A Netflix anunciou que, em 2021, lançaria um longa-metragem original por semana e assim tem sido. É fato que a produção industrial de filmes geralmente traz mais quantidade do que qualidade, mas bons títulos já saíram nessa remessa: Pieces of a Woman, Eu me Importo e Malcolm & Marie são alguns deles.

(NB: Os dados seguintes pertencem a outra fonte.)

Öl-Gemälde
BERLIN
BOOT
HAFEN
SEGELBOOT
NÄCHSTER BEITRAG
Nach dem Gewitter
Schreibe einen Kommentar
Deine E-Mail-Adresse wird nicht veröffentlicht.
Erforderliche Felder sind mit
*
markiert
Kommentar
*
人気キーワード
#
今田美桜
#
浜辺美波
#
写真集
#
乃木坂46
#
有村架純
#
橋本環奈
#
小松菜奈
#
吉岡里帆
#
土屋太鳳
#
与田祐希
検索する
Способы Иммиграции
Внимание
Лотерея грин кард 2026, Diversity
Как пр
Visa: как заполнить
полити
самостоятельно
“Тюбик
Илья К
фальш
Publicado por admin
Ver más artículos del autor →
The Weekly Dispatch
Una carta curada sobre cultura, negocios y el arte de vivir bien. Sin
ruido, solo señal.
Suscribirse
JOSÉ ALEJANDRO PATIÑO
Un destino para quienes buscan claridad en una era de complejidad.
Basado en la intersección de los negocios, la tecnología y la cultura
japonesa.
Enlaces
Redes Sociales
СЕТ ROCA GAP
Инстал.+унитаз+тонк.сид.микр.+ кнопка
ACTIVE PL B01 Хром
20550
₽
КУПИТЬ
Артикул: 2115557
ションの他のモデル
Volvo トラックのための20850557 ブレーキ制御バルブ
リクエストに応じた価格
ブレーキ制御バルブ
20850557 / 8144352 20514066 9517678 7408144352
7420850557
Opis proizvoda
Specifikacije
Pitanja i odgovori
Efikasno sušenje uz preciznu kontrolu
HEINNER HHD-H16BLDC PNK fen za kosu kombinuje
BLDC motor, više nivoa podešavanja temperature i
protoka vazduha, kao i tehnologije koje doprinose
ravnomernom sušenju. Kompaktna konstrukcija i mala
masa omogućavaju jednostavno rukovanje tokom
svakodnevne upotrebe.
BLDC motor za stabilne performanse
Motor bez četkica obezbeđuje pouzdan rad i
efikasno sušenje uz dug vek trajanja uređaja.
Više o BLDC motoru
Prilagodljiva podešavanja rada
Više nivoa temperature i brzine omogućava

Pieces of a Woman é um drama escrito por Kata Wéber e dirigido por Kornél Mundruczó, cineastas húngaros que trabalharam juntos em produções como Deus Branco (2014) e Lua de Júpiter (2017). Esse é o tipo de filme que é mais bem aproveitado quando você assiste sem ler a sinopse, portanto, se você quiser ter essa experiência fílmica de forma inédita, pode pular para o parágrafo seguinte. Pieces of a Woman é um forte relato de uma situação traumática na vida de um jovem casal, vivido por Shia LaBeouf e Vanessa Kirby; na verdade, talvez uma das situações mais tristes que a vida adulta pode trazer: a perda de um filho. Não é um filme de fácil digestão justamente por suas doses fortes de realismo, como o primeiro ato, quase que por completo, em plano sequência mostrando o parto domiciliar e o nascimento da triste implosão de um relacionamento.
Temática parecida de relacionamento em turbulência, abordagens bem diferentes: em uma hora e meia de filme, amor e metalinguagem cinematográfica são servidos ao público em majestoso preto e branco. Malcolm & Marie, de Sam Levinson (Euphoria), apresenta uma madrugada na vida de um casal formado por um cineasta (John David Washington, protagonista de Tenet e Infiltrado na Klan) que acaba de fazer uma estreia bem sucedida e a sua namorada (Zendaya, de Euphoria e Homem-Aranha: De Volta ao Lar), uma atriz que se vê no papel de esposa-troféu e musa inspiradora. Enquanto aguardam que as primeiras críticas sejam publicadas, os dois soltam frustrações e insatisfações que sentem por si e pelo outro. Com os únicos dois atores em cena durante todo o filme, Zendaya e Washington não precisam de mais ninguém para preencher o quarto.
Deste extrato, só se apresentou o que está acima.